WHAT TO DO - Copies of all lines containing the string "Manager" are needed from the data below.
DATA TO PROCESS Block Start
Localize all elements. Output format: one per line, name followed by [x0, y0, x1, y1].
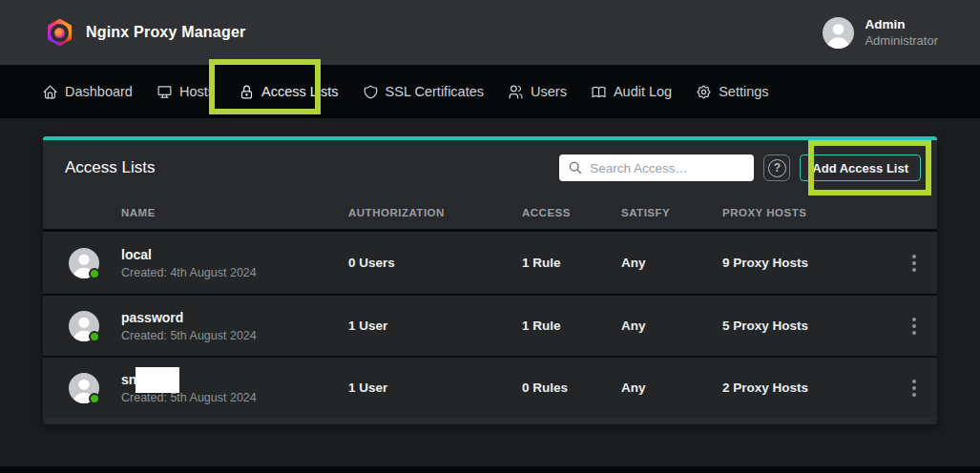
nav-item-users[interactable]: Users — [508, 84, 567, 100]
nav-label: Audit Log — [614, 84, 672, 99]
nav-item-access-lists[interactable]: Access Lists — [239, 84, 339, 100]
user-avatar — [823, 17, 854, 49]
main-nav: Dashboard Hosts Access Lists SSL Certifi… — [0, 65, 980, 118]
access-value: 1 Rule — [522, 256, 621, 270]
access-lists-panel: Access Lists ? Add Access List NAME AUTH… — [43, 136, 937, 424]
avatar — [69, 373, 99, 403]
authorization-value: 0 Users — [348, 256, 522, 270]
row-actions-cell — [890, 376, 937, 401]
authorization-value: 1 User — [348, 380, 522, 395]
row-name-cell: password Created: 5th August 2024 — [121, 310, 348, 342]
book-icon — [591, 84, 607, 100]
nav-label: Dashboard — [65, 84, 133, 99]
avatar — [69, 248, 99, 278]
column-header-authorization: AUTHORIZATION — [348, 207, 522, 218]
row-actions-cell — [890, 251, 937, 276]
user-menu[interactable]: Admin Administrator — [823, 17, 938, 49]
nav-label: Users — [531, 84, 567, 99]
access-list-name: password — [121, 310, 348, 326]
column-header-proxy-hosts: PROXY HOSTS — [722, 207, 890, 218]
satisfy-value: Any — [621, 256, 722, 270]
add-access-list-button[interactable]: Add Access List — [800, 154, 921, 181]
monitor-icon — [156, 84, 173, 100]
app-logo-icon — [46, 19, 73, 47]
nav-item-dashboard[interactable]: Dashboard — [42, 84, 133, 100]
row-avatar-cell — [43, 373, 121, 403]
proxy-hosts-value: 2 Proxy Hosts — [722, 380, 890, 395]
table-header-row: NAME AUTHORIZATION ACCESS SATISFY PROXY … — [43, 195, 937, 232]
access-value: 0 Rules — [522, 380, 621, 395]
search-box — [559, 154, 754, 181]
brand: Nginx Proxy Manager — [46, 19, 245, 47]
proxy-hosts-value: 9 Proxy Hosts — [722, 256, 890, 270]
users-icon — [508, 84, 524, 100]
lock-icon — [239, 84, 255, 100]
app-title: Nginx Proxy Manager — [86, 24, 245, 41]
kebab-menu-icon[interactable] — [908, 251, 920, 276]
created-date: Created: 4th August 2024 — [121, 266, 348, 279]
panel-header: Access Lists ? Add Access List — [43, 140, 937, 195]
nav-item-ssl-certificates[interactable]: SSL Certificates — [363, 84, 484, 100]
row-name-cell: local Created: 4th August 2024 — [121, 247, 348, 279]
row-name-cell: sn Created: 5th August 2024 — [121, 372, 348, 404]
kebab-menu-icon[interactable] — [908, 376, 920, 401]
bottom-edge-strip — [0, 466, 980, 473]
satisfy-value: Any — [621, 380, 722, 395]
nav-label: Settings — [719, 84, 768, 99]
user-meta: Admin Administrator — [865, 17, 938, 48]
search-icon — [568, 160, 583, 175]
avatar — [69, 311, 99, 341]
column-header-satisfy: SATISFY — [621, 207, 722, 218]
authorization-value: 1 User — [348, 319, 522, 333]
access-list-name: local — [121, 247, 348, 263]
app-window: Nginx Proxy Manager Admin Administrator … — [0, 0, 980, 473]
column-header-name: NAME — [121, 207, 348, 218]
status-dot-online — [89, 268, 100, 279]
access-list-name: sn — [121, 372, 348, 388]
nav-item-audit-log[interactable]: Audit Log — [591, 84, 672, 100]
help-icon: ? — [768, 159, 786, 177]
help-button[interactable]: ? — [763, 154, 790, 181]
access-value: 1 Rule — [522, 319, 621, 333]
table-body: local Created: 4th August 2024 0 Users 1… — [43, 232, 937, 418]
nav-label: Hosts — [179, 84, 215, 99]
column-header-access: ACCESS — [522, 207, 621, 218]
created-date: Created: 5th August 2024 — [121, 329, 348, 342]
top-bar: Nginx Proxy Manager Admin Administrator — [0, 0, 980, 65]
gear-icon — [696, 84, 712, 100]
created-date: Created: 5th August 2024 — [121, 391, 348, 404]
status-dot-online — [89, 331, 100, 342]
proxy-hosts-value: 5 Proxy Hosts — [722, 319, 890, 333]
nav-label: SSL Certificates — [386, 84, 484, 99]
nav-item-settings[interactable]: Settings — [696, 84, 768, 100]
user-role: Administrator — [865, 33, 938, 48]
page-title: Access Lists — [65, 158, 155, 177]
table-row[interactable]: password Created: 5th August 2024 1 User… — [43, 294, 937, 356]
satisfy-value: Any — [621, 319, 722, 333]
search-input[interactable] — [559, 154, 754, 181]
panel-controls: ? Add Access List — [559, 154, 921, 181]
user-name: Admin — [865, 17, 938, 31]
row-avatar-cell — [43, 311, 121, 341]
nav-item-hosts[interactable]: Hosts — [156, 84, 215, 100]
home-icon — [42, 84, 58, 100]
status-dot-online — [89, 393, 100, 404]
row-avatar-cell — [43, 248, 121, 278]
table-row[interactable]: local Created: 4th August 2024 0 Users 1… — [43, 232, 937, 294]
redaction-box — [136, 367, 179, 393]
kebab-menu-icon[interactable] — [908, 314, 920, 339]
shield-icon — [363, 84, 379, 100]
nav-label: Access Lists — [261, 84, 339, 99]
table-row[interactable]: sn Created: 5th August 2024 1 User 0 Rul… — [43, 356, 937, 418]
row-actions-cell — [890, 314, 937, 339]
DATA TO PROCESS Block End
EXERCISE RESULT -
brand: Nginx Proxy Manager — [46, 19, 245, 47]
app-title: Nginx Proxy Manager — [86, 24, 245, 41]
app-window: Nginx Proxy Manager Admin Administrator … — [0, 0, 980, 473]
top-bar: Nginx Proxy Manager Admin Administrator — [0, 0, 980, 65]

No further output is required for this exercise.